== Dataset records ==
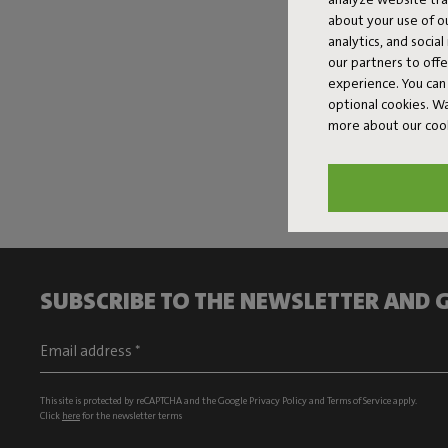
about your use of o
analytics, and socia
our partners to off
experience. You can 
optional cookies. 
more about our coo
SUBSCRIBE TO THE NEWSLETTER AND G
This site is protected by reCAPTCHA and the Google
Privacy Policy
and
Terms of Service
apply.
Click
here
for the newsletter terms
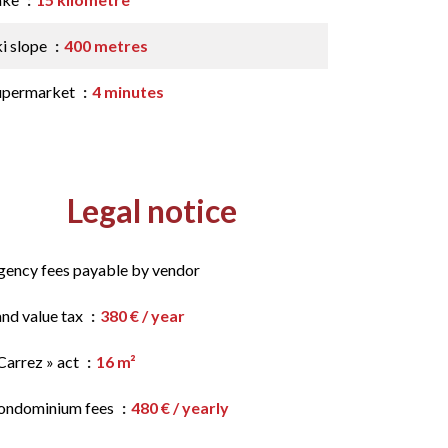
ki slope
400 metres
upermarket
4 minutes
Legal notice
gency fees payable by vendor
and value tax
380 € / year
Carrez » act
16 m²
ondominium fees
480 € / yearly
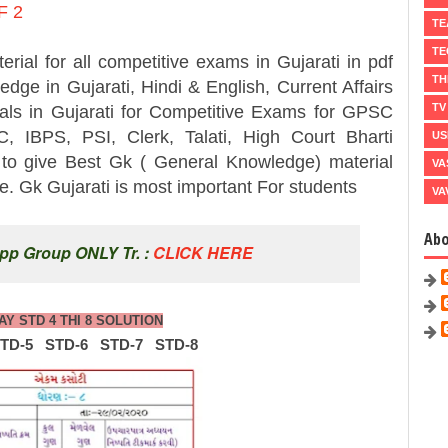
F 2
TE
TE
 all competitive exams in Gujarati in pdf
TH
dge in Gujarati, Hindi & English, Current Affairs
TV
ials in Gujarati for Competitive Exams for GPSC
 IBPS, PSI, Clerk, Talati, High Court Bharti
US
y to give Best Gk ( General Knowledge) material
VA
 Gk Gujarati is most important For students
VA
Ab
pp Group ONLY Tr. :
CLICK HERE
AY STD 4 THI 8 SOLUTION
STD-5
STD-6
STD-7
STD-8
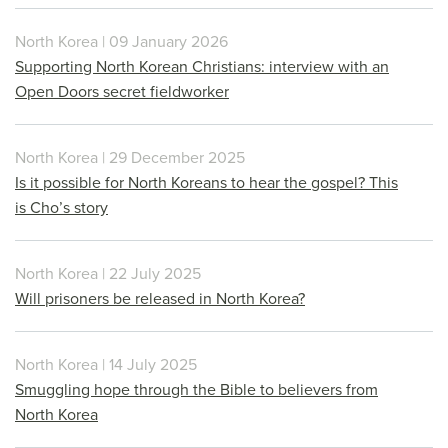
North Korea | 09 January 2026
Supporting North Korean Christians: interview with an
Open Doors secret fieldworker
North Korea | 29 December 2025
Is it possible for North Koreans to hear the gospel? This
is Cho’s story
North Korea | 22 July 2025
Will prisoners be released in North Korea?
North Korea | 14 July 2025
Smuggling hope through the Bible to believers from
North Korea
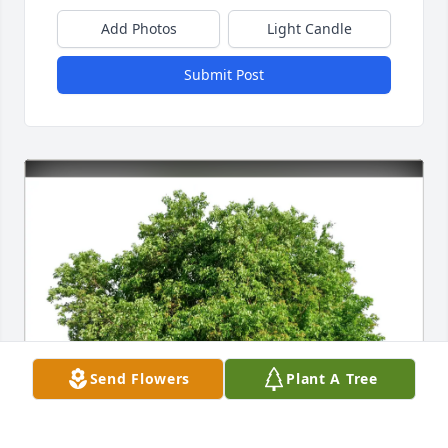
Add Photos
Light Candle
Submit Post
Send Flowers
Plant A Tree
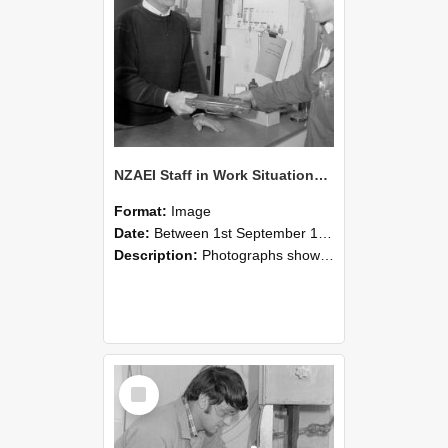
NZAEI Staff in Work Situations, Open Days, September 1985 23
Format:
Image
Date:
Between 1st September 1985 and 30th September 1985
Description:
Photographs showing NZAEI staff demonstrating equipment, machinery, and engineering processes during Open Days in September 1985, Lincoln College.
Select
Item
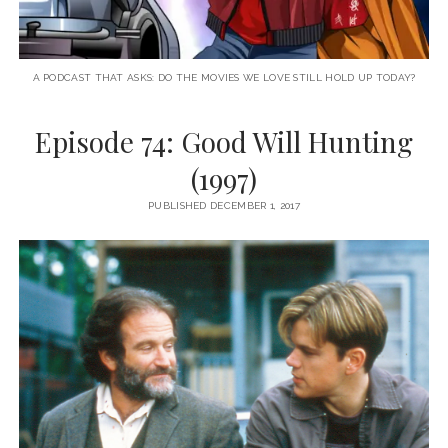
A PODCAST THAT ASKS: DO THE MOVIES WE LOVE STILL HOLD UP TODAY?
Episode 74: Good Will Hunting
(1997)
PUBLISHED DECEMBER 1, 2017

== Work to complete ==
The answer must be the full listing above, copied exactly, with no pictures in it.

== Answer to this exercise ==
about your use of o
analytics, and socia
our partners to off
experience. You can 
optional cookies. 
more about our coo
SUBSCRIBE TO THE NEWSLETTER AND G
This site is protected by reCAPTCHA and the Google
Privacy Policy
and
Terms of Service
apply.
Click
here
for the newsletter terms
ki slope
400 metres
upermarket
4 minutes
Legal notice
gency fees payable by vendor
and value tax
380 € / year
Carrez » act
16 m²
ondominium fees
480 € / yearly
F 2
TE
TE
 all competitive exams in Gujarati in pdf
TH
dge in Gujarati, Hindi & English, Current Affairs
TV
ials in Gujarati for Competitive Exams for GPSC
 IBPS, PSI, Clerk, Talati, High Court Bharti
US
y to give Best Gk ( General Knowledge) material
VA
 Gk Gujarati is most important For students
VA
Ab
pp Group ONLY Tr. :
CLICK HERE
AY STD 4 THI 8 SOLUTION
STD-5
STD-6
STD-7
STD-8
North Korea | 09 January 2026
Supporting North Korean Christians: interview with an
Open Doors secret fieldworker
North Korea | 29 December 2025
Is it possible for North Koreans to hear the gospel? This
is Cho’s story
North Korea | 22 July 2025
Will prisoners be released in North Korea?
North Korea | 14 July 2025
Smuggling hope through the Bible to believers from
North Korea
Add Photos
Light Candle
Submit Post
Send Flowers
Plant A Tree
NZAEI Staff in Work Situations, Open Days, September 1985 23
Format:
Image
Date:
Between 1st September 1985 and 30th September 1985
Description:
Photographs showing NZAEI staff demonstrating equipment, machinery, and engineering processes during Open Days in September 1985, Lincoln College.
Select
Item
A PODCAST THAT ASKS: DO THE MOVIES WE LOVE STILL HOLD UP TODAY?
Episode 74: Good Will Hunting
(1997)
PUBLISHED DECEMBER 1, 2017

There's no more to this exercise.